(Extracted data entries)
★ ★ ★ ★ ★ ★ ★
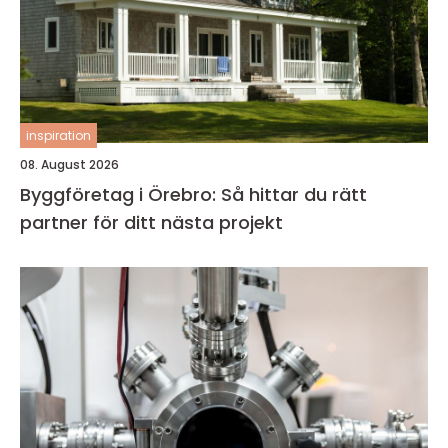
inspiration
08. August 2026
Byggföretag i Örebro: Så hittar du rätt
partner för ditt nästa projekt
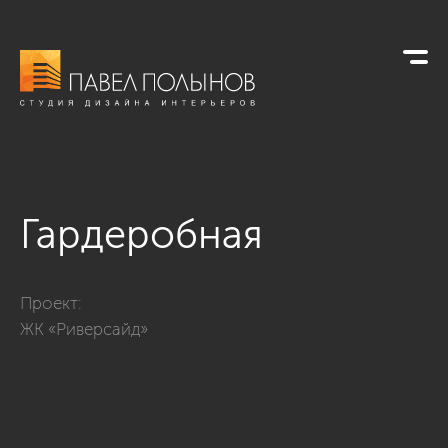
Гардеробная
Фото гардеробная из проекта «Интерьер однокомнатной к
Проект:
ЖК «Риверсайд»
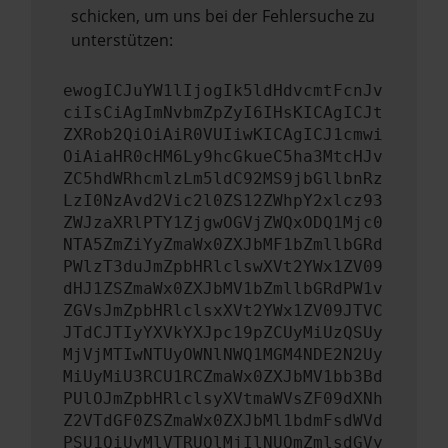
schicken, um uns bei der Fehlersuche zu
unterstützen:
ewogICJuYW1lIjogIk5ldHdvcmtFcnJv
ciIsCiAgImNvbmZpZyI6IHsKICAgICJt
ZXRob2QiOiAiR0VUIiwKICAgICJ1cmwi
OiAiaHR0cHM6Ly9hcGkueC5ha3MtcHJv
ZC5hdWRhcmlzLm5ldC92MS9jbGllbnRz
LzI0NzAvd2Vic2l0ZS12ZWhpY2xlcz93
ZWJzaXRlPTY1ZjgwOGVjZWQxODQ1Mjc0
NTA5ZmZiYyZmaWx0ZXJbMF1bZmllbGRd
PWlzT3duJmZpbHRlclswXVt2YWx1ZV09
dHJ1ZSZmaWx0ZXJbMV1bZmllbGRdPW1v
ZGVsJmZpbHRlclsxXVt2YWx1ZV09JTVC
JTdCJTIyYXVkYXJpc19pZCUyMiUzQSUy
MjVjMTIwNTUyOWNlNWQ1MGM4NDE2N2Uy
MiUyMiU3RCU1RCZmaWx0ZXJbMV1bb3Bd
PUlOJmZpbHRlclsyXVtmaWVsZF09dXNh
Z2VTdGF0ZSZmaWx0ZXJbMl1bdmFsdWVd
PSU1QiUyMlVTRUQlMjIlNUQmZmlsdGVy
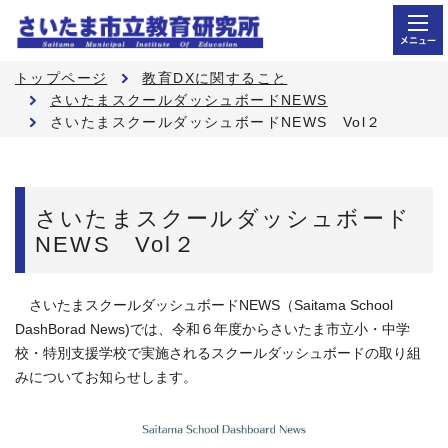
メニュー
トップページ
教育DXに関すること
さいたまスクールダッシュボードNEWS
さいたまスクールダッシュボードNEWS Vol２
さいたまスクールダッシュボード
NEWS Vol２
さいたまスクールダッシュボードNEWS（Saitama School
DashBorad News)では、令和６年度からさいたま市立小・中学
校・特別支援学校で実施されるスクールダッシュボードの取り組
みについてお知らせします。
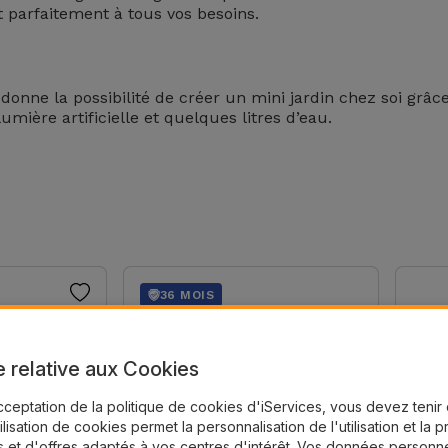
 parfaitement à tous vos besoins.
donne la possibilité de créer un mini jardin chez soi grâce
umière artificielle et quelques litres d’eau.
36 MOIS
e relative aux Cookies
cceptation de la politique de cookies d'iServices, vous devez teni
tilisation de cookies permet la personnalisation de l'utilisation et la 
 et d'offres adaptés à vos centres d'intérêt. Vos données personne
★ ★ ★ ★ ★ ★ ★
## What is needed
Find how many lines in the records contain the string "さいたまスクールダッシュボードNEWS", then give the number alone.

## Written response
3